Почему птицы следуют за кораблями? Люди считают — объедками кормятся, и ты, вижу, так же думаешь. Мало кто сейчас про Город знает, вот, птицы, разве что…

В сумерках, когда исчезает горизонт — в море появляется Город. Всего на несколько минут, но большего и не надо. Он, как и всякий город, для людей… для всяких людей. Без разницы — правильных, неправильных. Те, которые с опустевших кораблей — они тоже там. И те, которых двое в одном, и люди-дельфины. Только птиц в Городе нет. Мелочь, скажешь?

В Городе ведь небо, вода, земля — все вперемешку. Море — дельфины чувствуют, земля — то, что под ногами, а небо — так просто не увидишь. Каково людям без неба? Истории из уст в уста, из рук в руки передавать можно, и спать можно на камнях, но небо… Нельзя без него. Ждут люди птиц, зовут. Птицы всегда небо найдут, даже в Городе, только сам Город найти не могут — не их это место. Оттого и собираются вокруг кораблей, надеются — не пойдет ли какой в Город? Так и ищут люди и птицы друг друга. До сих пор ищут. Предупреждал же, неправильная это история. Пока неправильная.

Не все в мире изменить можно, но кое-что в наших силах. Смотри, там, чуть впереди, берег осыпался? Давай и мы поищем… Верно, глину. Теперь твой черед, да?

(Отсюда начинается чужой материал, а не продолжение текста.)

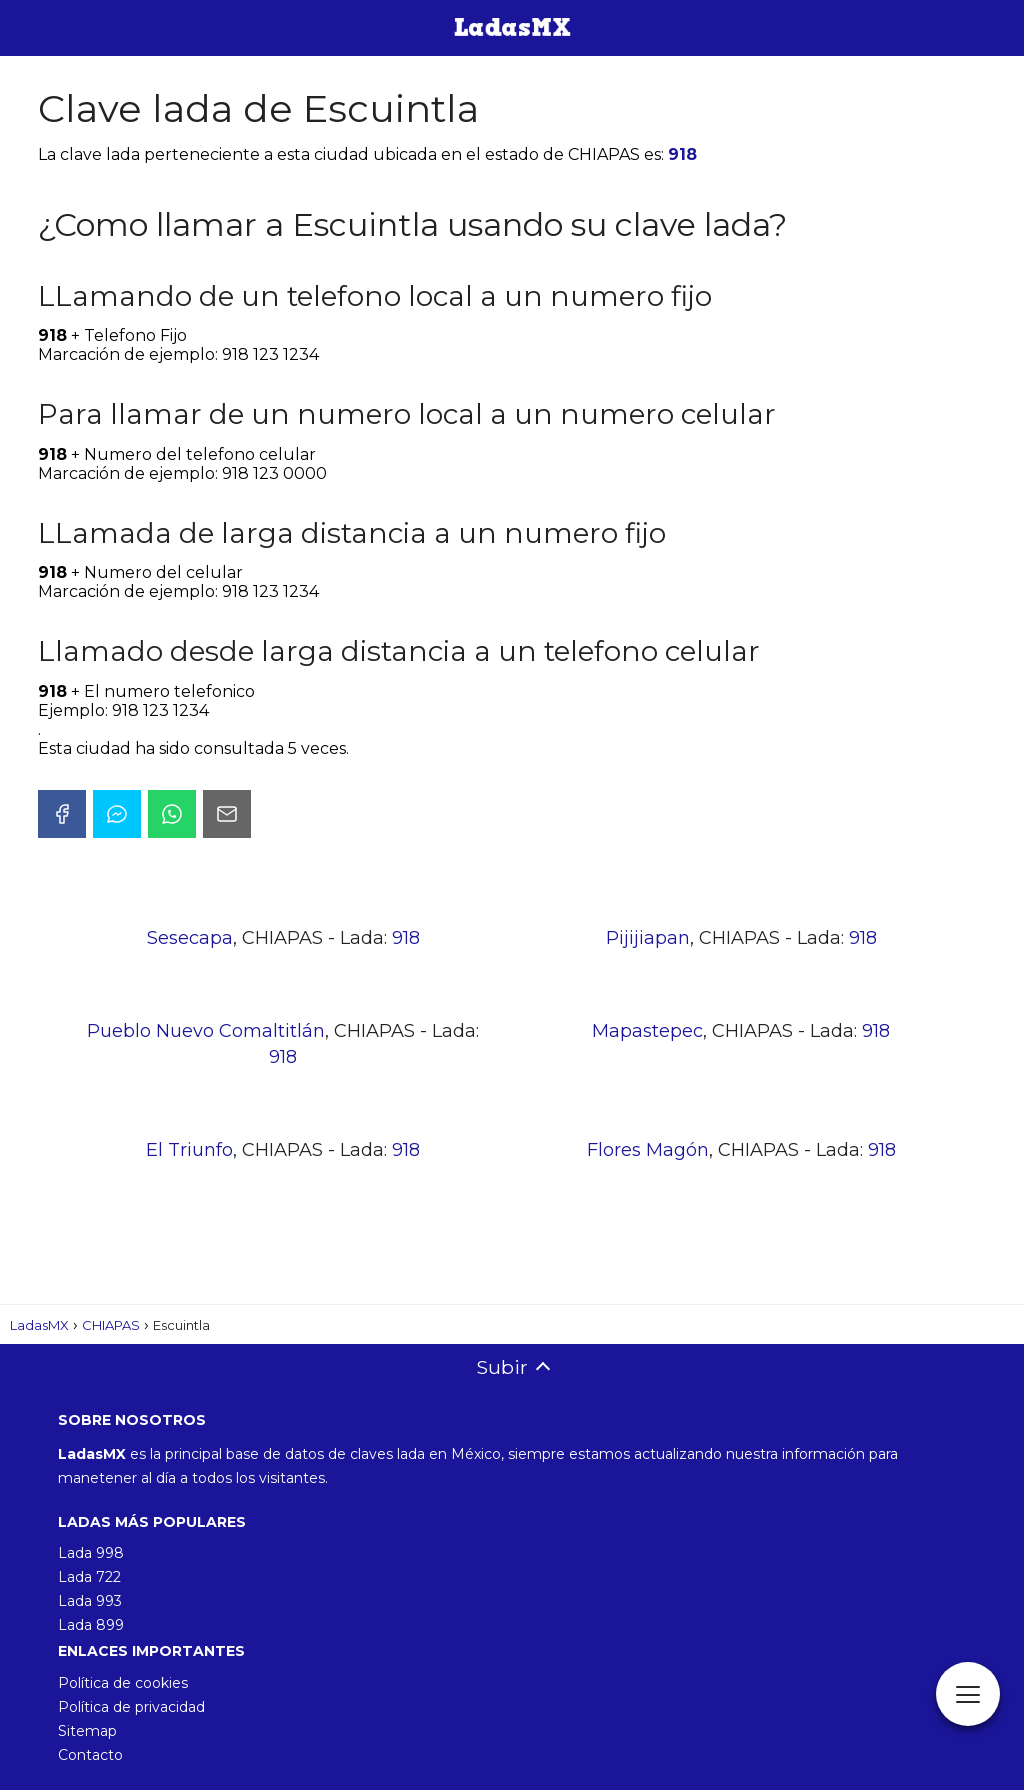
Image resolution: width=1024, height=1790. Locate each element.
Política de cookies (123, 1683)
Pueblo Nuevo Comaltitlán (206, 1031)
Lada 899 (91, 1625)
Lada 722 (89, 1577)
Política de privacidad (131, 1707)
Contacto (90, 1755)
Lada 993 (90, 1601)
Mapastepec (647, 1031)
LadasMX (39, 1325)
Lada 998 (91, 1553)
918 (682, 154)
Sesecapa (190, 938)
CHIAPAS (111, 1325)
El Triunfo (189, 1150)
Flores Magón (648, 1150)
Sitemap (87, 1731)
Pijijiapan (648, 938)
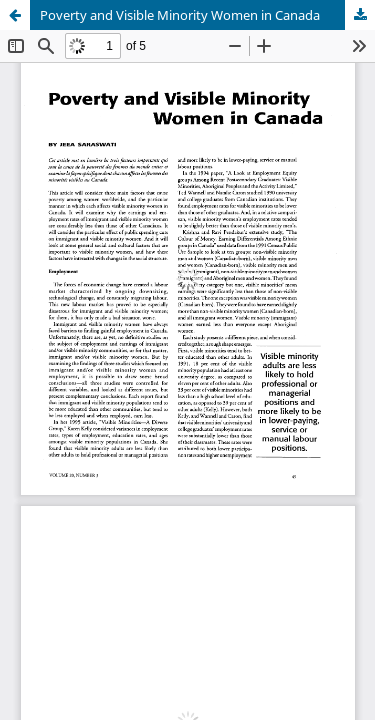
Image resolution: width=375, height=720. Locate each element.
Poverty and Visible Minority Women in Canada (180, 15)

Клюв на месте, глаза на месте… Крылья, главное, побольше сделай. Здорово, отлично получилось. И последнее осталось — жизнь вдохнуть. Дорогая цена? Другой за чудеса и не бывает — ничего на пустом месте не возникнет. Это настоящая, правильная цена. Не бойся: возьмем у тебя половину и у меня половину. Ты даже не почувствуешь ничего.

Вот так. А теперь отпусти его. Посади на камень. Конечно, сразу не полетит — это пока птенец. Но он справится и отыщет небо для Города, обязательно. Веришь? И он верит. И я. Значит, получится.

Нам же с тобой — пора. Сумерки густые, как кисель, море и небо сомкнулись… Идем домой. Еще минута — и Город появится. Но он не для наших глаз. Пока — не для наших.